Surviving glioblastoma after war

Tate Landin was 23 and training for his first deployment with the
U.S. Army when he began to notice his brain tumor symptoms.

“About once a month I would smell this sharp, metallic scent and my
arms would tingle,” Tate says. He would later learn the brief episodes
were symptoms of a left temporal lobe brain tumor, but at the time, he
was diagnosed with anxiety attacks and cleared for duty. 

Tate deployed to Afghanistan as a first lieutenant in October 2012.
He and his wife, Jessica, had welcomed their daughter, Abigail, into
the world just a few months earlier. Soon after arriving on base, Tate
noticed his symptoms were getting worse. He was told that further
evaluation would require a trip to Germany, where the Army had more
sophisticated diagnostic equipment. But before he had a chance to make
the trip, his convoy was hit by an IED. One of Tate’s friends, a staff
sergeant who was driving the truck in front of him, was killed in the
blast. Tate decided that staying with his unit was more important than
traveling to Germany for testing.

“I volunteered to drive the lead truck after that,” Tate says. “I
knew something was wrong with my health, but I didn’t want to leave.”
He completed his nine-month tour of duty and returned home to Texas,
safe, but not quite sound.

A new battle: glioblastoma

“He came home from one battle to fight another,” Jessica says. A few
months after Tate returned home, she received a frightening phone call
from him.

“He called me as he was driving, and he was speaking gibberish. He
could understand me, but the only words he could say clearly were
‘yes’ and ‘no,’” Jessica says. She found Tate on the side of the
highway and took him to the ER. When the doctors said Tate was just
dehydrated, Jessica asked for a CT scan. It revealed a mass in Tate’s
brain, which was initially diagnosed as arteriovenous malformation. A
biopsy later revealed Tate actually had stage IV glioblastoma, an aggressive brain tumor.

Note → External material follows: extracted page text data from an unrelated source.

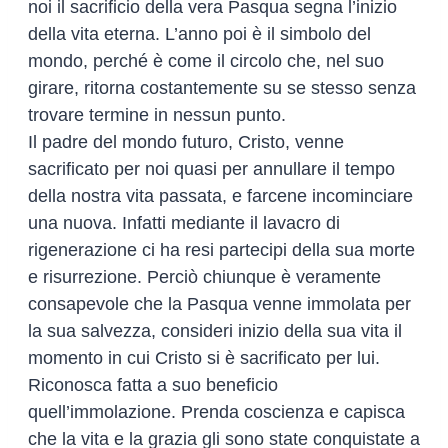
noi il sacrificio della vera Pasqua segna l’inizio
della vita eterna. L’anno poi è il simbolo del
mondo, perché è come il circolo che, nel suo
girare, ritorna costantemente su se stesso senza
trovare termine in nessun punto.
Il padre del mondo futuro, Cristo, venne
sacrificato per noi quasi per annullare il tempo
della nostra vita passata, e farcene incominciare
una nuova. Infatti mediante il lavacro di
rigenerazione ci ha resi partecipi della sua morte
e risurrezione. Perciò chiunque è veramente
consapevole che la Pasqua venne immolata per
la sua salvezza, consideri inizio della sua vita il
momento in cui Cristo si è sacrificato per lui.
Riconosca fatta a suo beneficio
quell’immolazione. Prenda coscienza e capisca
che la vita e la grazia gli sono state conquistate a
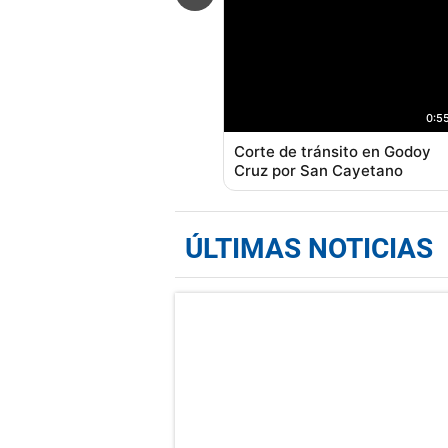
0:5
Corte de tránsito en Godoy
Cruz por San Cayetano
ÚLTIMAS NOTICIAS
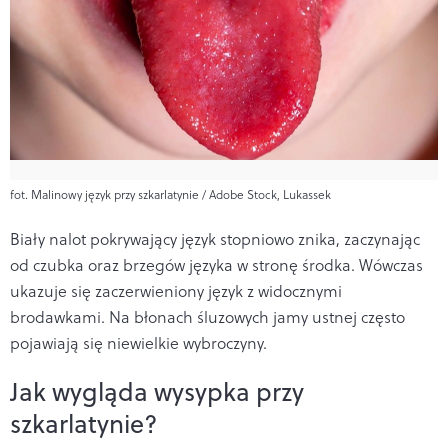
fot. Malinowy język przy szkarlatynie / Adobe Stock, Lukassek
Biały nalot pokrywający język stopniowo znika, zaczynając
od czubka oraz brzegów języka w stronę środka. Wówczas
ukazuje się zaczerwieniony język z widocznymi
brodawkami. Na błonach śluzowych jamy ustnej często
pojawiają się niewielkie wybroczyny.
Jak wygląda wysypka przy
szkarlatynie?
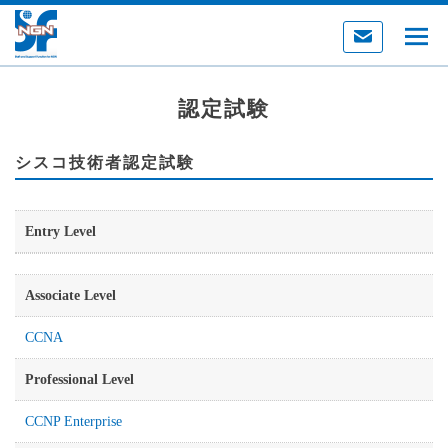
認定試験
シスコ技術者認定試験
Entry Level
Associate Level
CCNA
Professional Level
CCNP Enterprise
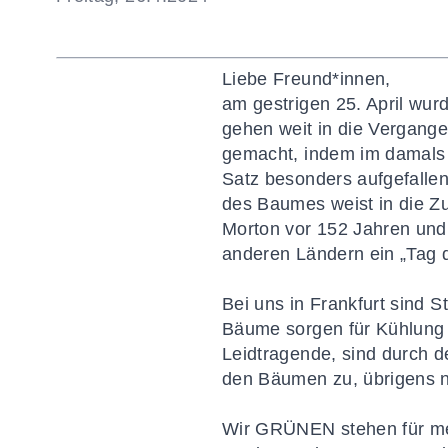
Liebe Freund*innen,
am gestrigen 25. April wu
gehen weit in die Vergange
gemacht, indem im damals 
Satz besonders aufgefallen
des Baumes weist in die Zu
Morton
vor 152 Jahren und 
anderen Ländern ein „Tag d
Bei uns in Frankfurt sind 
Bäume sorgen für Kühlung u
Leidtragende
, sind durch 
den Bäumen zu, übrigens n
Wir GRÜNEN stehen für meh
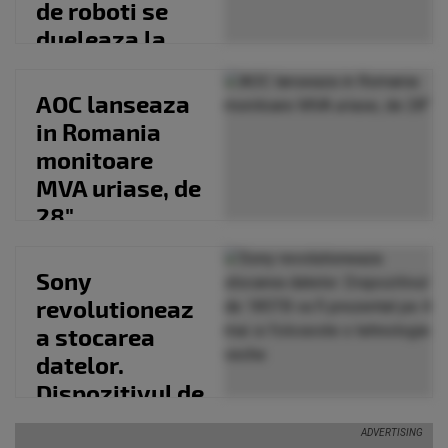
de roboti se
dueleaza la
Bucuresti
AOC lanseaza
in Romania
monitoare
MVA uriase, de
28"
Sony
revolutioneaz
a stocarea
datelor.
Dispozitivul de
185TB va fi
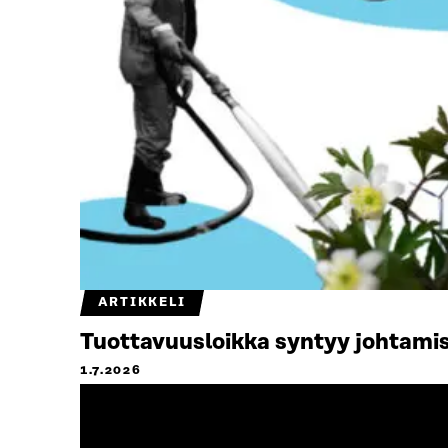
ARTIKKELI
Tuottavuusloikka syntyy johtamis
1.7.2026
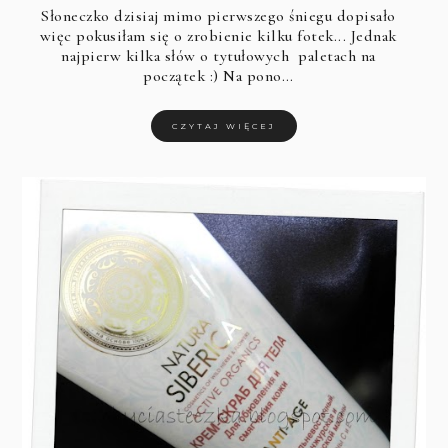
Słoneczko dzisiaj mimo pierwszego śniegu dopisało
więc pokusiłam się o zrobienie kilku fotek... Jednak
najpierw kilka słów o tytułowych paletach na
początek :) Na pono…
CZYTAJ WIĘCEJ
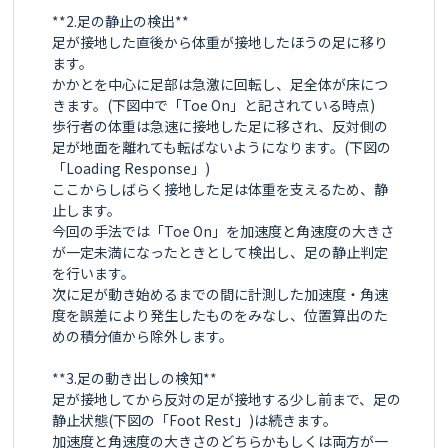
**2.足の静止の検出**

足が接地した直後から体重が接地したほうの足に移り
ます。

かかとを中心に足部は急激に回転し、足全体が床につ
きます。(下図中で「Toe On」と記されている時点)

歩行者の体重は急速に接地した足に移され、反対側の
足が地面を離れても転ばないようになります。(下図の
「Loading Response」)

ここからしばらく接地した足は体重を支えるため、静
止します。

今回の手法では「Toe On」を加速度と角速度の大きさ
が一定未満になったときとして検出し、足の静止判定
を行います。

次に足が動き始めるまでの間に計測した加速度・角速
度を誤差により発生したものをみなし、位置算出のた
めの積分値から除外します。

**3.足の動き出しの検知**

足が接地してから反対の足が接地する少し前まで、足の
静止状態(下図の「Foot Rest」)は続きます。

加速度と角速度の大きさのどちらかもしくは両方が一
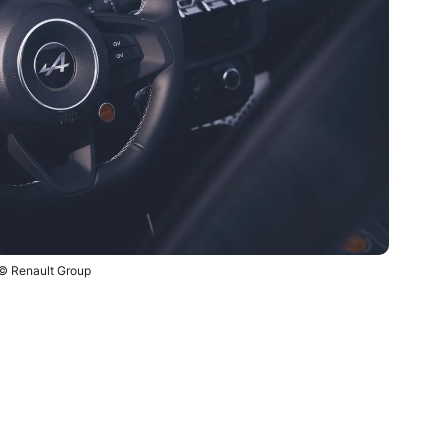
© Renault Group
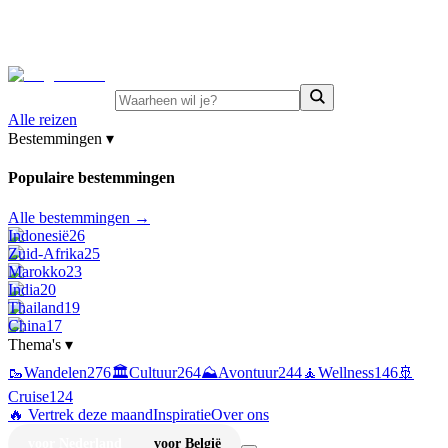
⚡
Juni-deals:
tot 15% korting op singlereizen Portugal &
Griekenland
—
bekijk aanbod
Alle reizen
Bestemmingen
▾
Populaire bestemmingen
Alle bestemmingen →
Indonesië
26
Zuid-Afrika
25
Marokko
23
India
20
Thailand
19
China
17
Thema's
▾
🥾
Wandelen
276
🏛️
Cultuur
264
⛰️
Avontuur
244
🧘
Wellness
146
🚢
Cruise
124
🔥 Vertrek deze maand
Inspiratie
Over ons
voor Nederland
voor België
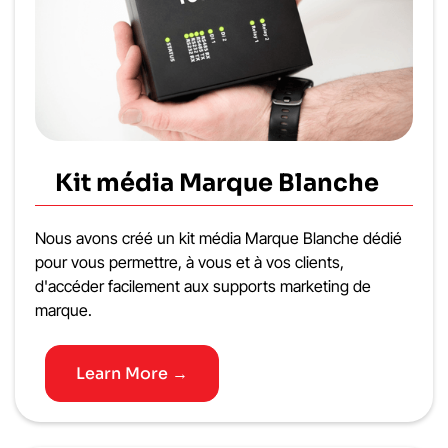
Kit média Marque Blanche
Nous avons créé un kit média Marque Blanche dédié
pour vous permettre, à vous et à vos clients,
d'accéder facilement aux supports marketing de
marque.
Learn More →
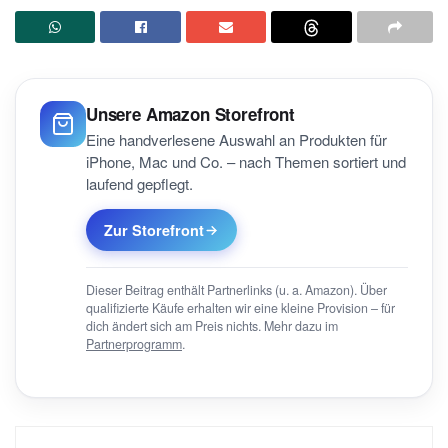
Unsere Amazon Storefront
Eine handverlesene Auswahl an Produkten für
iPhone, Mac und Co. – nach Themen sortiert und
laufend gepflegt.
Zur Storefront
Dieser Beitrag enthält Partnerlinks (u. a. Amazon). Über
qualifizierte Käufe erhalten wir eine kleine Provision – für
dich ändert sich am Preis nichts. Mehr dazu im
Partnerprogramm
.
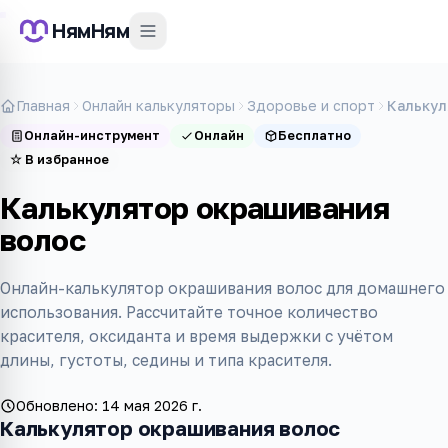
НямНям
Главная
Онлайн калькуляторы
Здоровье и спорт
Калькул
Онлайн-инструмент
Онлайн
Бесплатно
☆
В избранное
Калькулятор окрашивания
волос
Онлайн-калькулятор окрашивания волос для домашнего
использования. Рассчитайте точное количество
красителя, оксиданта и время выдержки с учётом
длины, густоты, седины и типа красителя.
Обновлено:
14 мая 2026 г.
Калькулятор окрашивания волос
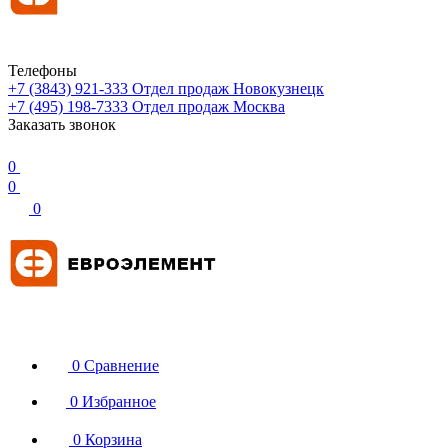
Телефоны
+7 (3843) 921-333
Отдел продаж Новокузнецк
+7 (495) 198-7333
Отдел продаж Москва
Заказать звонок
0
0
0
0
Сравнение
0
Избранное
0
Корзина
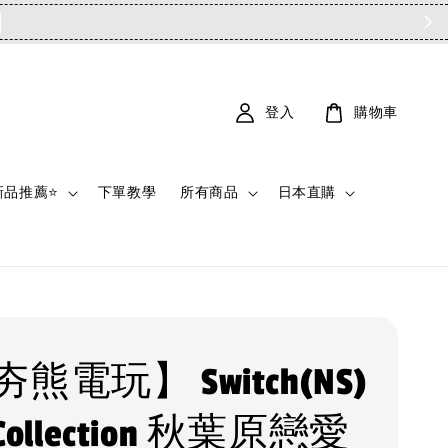
登入
購物車
新品推薦⭐
下單教學
所有商品
日本直購
熊電玩】 Switch(NS)
 Collection 秋葉原戀愛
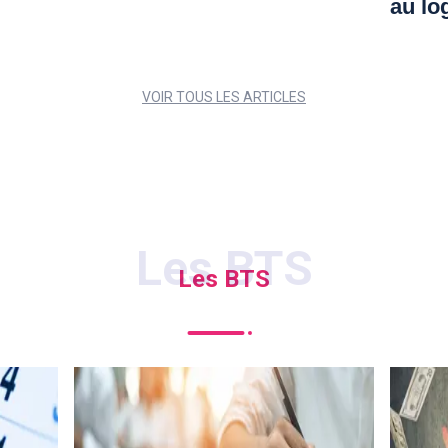
au lo
VOIR TOUS LES ARTICLES
Les BTS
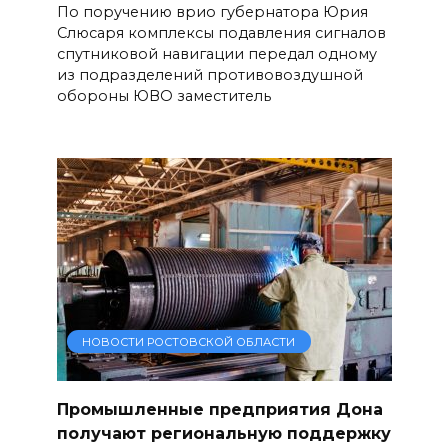
По поручению врио губернатора Юрия
Слюсаря комплексы подавления сигналов
спутниковой навигации передал одному
из подразделений противовоздушной
обороны ЮВО заместитель
НОВОСТИ РОСТОВСКОЙ ОБЛАСТИ
Промышленные предприятия Дона
получают региональную поддержку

Local doctors said the glioblastoma was too deep in Tate’s brain to
safely operate, but Tate and Jessica wanted a second opinion. A friend
referred them to MD Anderson Brain and
Spine Center
, where they met neurosurgeon Sherise Ferguson, M.D., in February 2014. Tate’s
tumor was located in the eloquent cortex, a region of the brain that
controls speech, motor functions and the senses. Ferguson was
experienced with operating in this region, and she scheduled a craniotomy for the following week.

The Landins went home to pack up and prepare for Tate’s surgery, but
his mental status abruptly declined before they were scheduled to
return to Houston.

“He suddenly couldn’t tell what was real and what wasn’t real,”
Jessica says. She called Ferguson and drove Tate straight back to MD Anderson.

Healing from glioblastoma surgery

After the 20-hour surgery, Tate continued to struggle with a sense
of unreality, along with weakness in his arms and legs. He couldn’t
sit up without help and could barely keep his eyes open.

“It still felt like a dream,” Tate says. “I thought it wasn’t real.”
At first, the only thing that could hold his attention was a video of
his daughter. Through physical and occupational therapy, he gradually
built strength and eventually transferred to San Antonio for
outpatient rehabilitation with the Warrior Transition Battalion at
Fort Sam Houston.

“When we drove into San Antonio, I knew it was all real,” Tate says.
“I’d never been to Houston before we came to MD
, but I grew up outside of San Antonio and recognized
the city.”

Have faith and work hard

Tate successfully completed 23 months of rehabilitation in April
2016. Jessica says her attitude is the same now as it was when Tate
was deployed: “I can’t give in to fear or worry. I have to cast my
cares on God and not worry about tomorrow. Tomorrow will take care of itself.”

Over the past two-and-a-half years, Tate has re-learned to sit,
stand and walk on his own, while taking chemotherapy to control the growth of his tumor.
He continues to gain strength and enjoys walking, biking and swimming
every day at home. 

“I’ve already surpassed what a lot of doctors and therapists thought
I’d be able to do,” Tate says. “Every time someone says, ‘I don’t
think you can do that,’ I think, ‘Really?’ It makes me work even
harder to reach my goals.”

Tate’s current goal is to be able to run by the end of year, and he
already has his sights set on entering a sprint triathlon when he
achieves it.  

“Don’t worry about if you’re going to die or not,” says Tate, whose
tumor remains stable under the continued care of Shiao-Pei Weathers, M.D. “You don’t know when
you’re going to die. Just work hard every day – whether you’re sick or not.”